BEGIN
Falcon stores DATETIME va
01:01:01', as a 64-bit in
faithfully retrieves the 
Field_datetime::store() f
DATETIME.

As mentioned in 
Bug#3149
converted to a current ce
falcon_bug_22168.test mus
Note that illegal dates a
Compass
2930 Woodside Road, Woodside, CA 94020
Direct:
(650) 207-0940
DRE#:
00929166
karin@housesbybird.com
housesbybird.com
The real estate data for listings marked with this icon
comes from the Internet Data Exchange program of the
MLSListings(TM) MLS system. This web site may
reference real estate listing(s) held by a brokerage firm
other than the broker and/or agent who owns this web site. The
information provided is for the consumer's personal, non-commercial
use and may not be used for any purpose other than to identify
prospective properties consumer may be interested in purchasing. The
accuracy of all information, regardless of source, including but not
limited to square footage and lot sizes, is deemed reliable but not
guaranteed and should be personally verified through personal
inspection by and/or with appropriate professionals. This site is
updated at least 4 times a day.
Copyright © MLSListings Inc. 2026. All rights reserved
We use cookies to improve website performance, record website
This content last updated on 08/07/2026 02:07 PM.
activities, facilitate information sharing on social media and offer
END
BEGIN
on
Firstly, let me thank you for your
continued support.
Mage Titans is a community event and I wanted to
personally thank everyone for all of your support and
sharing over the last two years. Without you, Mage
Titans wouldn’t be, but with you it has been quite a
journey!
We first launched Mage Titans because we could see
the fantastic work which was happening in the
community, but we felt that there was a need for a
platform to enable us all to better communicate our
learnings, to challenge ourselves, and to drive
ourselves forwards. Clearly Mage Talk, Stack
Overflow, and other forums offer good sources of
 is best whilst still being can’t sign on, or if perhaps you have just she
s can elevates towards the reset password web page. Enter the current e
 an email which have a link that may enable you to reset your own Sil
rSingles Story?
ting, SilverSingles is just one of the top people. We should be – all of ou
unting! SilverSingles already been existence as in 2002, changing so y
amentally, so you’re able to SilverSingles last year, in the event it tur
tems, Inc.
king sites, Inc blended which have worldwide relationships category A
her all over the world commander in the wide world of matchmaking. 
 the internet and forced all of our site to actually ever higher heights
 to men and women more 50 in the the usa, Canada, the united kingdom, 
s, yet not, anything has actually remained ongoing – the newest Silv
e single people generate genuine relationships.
END
**How to complete this task**
Extract from the records above the lines from the one containing "Falcon stores DATETIME va" to the one containing "information provided is", both lines included, exactly as they appear and with nothing else.

**Answer space**
Falcon stores DATETIME va
01:01:01', as a 64-bit in
faithfully retrieves the 
Field_datetime::store() f
DATETIME.

As mentioned in 
Bug#3149
converted to a current ce
falcon_bug_22168.test mus
Note that illegal dates a
Compass
2930 Woodside Road, Woodside, CA 94020
Direct:
(650) 207-0940
DRE#:
00929166
karin@housesbybird.com
housesbybird.com
The real estate data for listings marked with this icon
comes from the Internet Data Exchange program of the
MLSListings(TM) MLS system. This web site may
reference real estate listing(s) held by a brokerage firm
other than the broker and/or agent who owns this web site. The
information provided is for the consumer's personal, non-commercial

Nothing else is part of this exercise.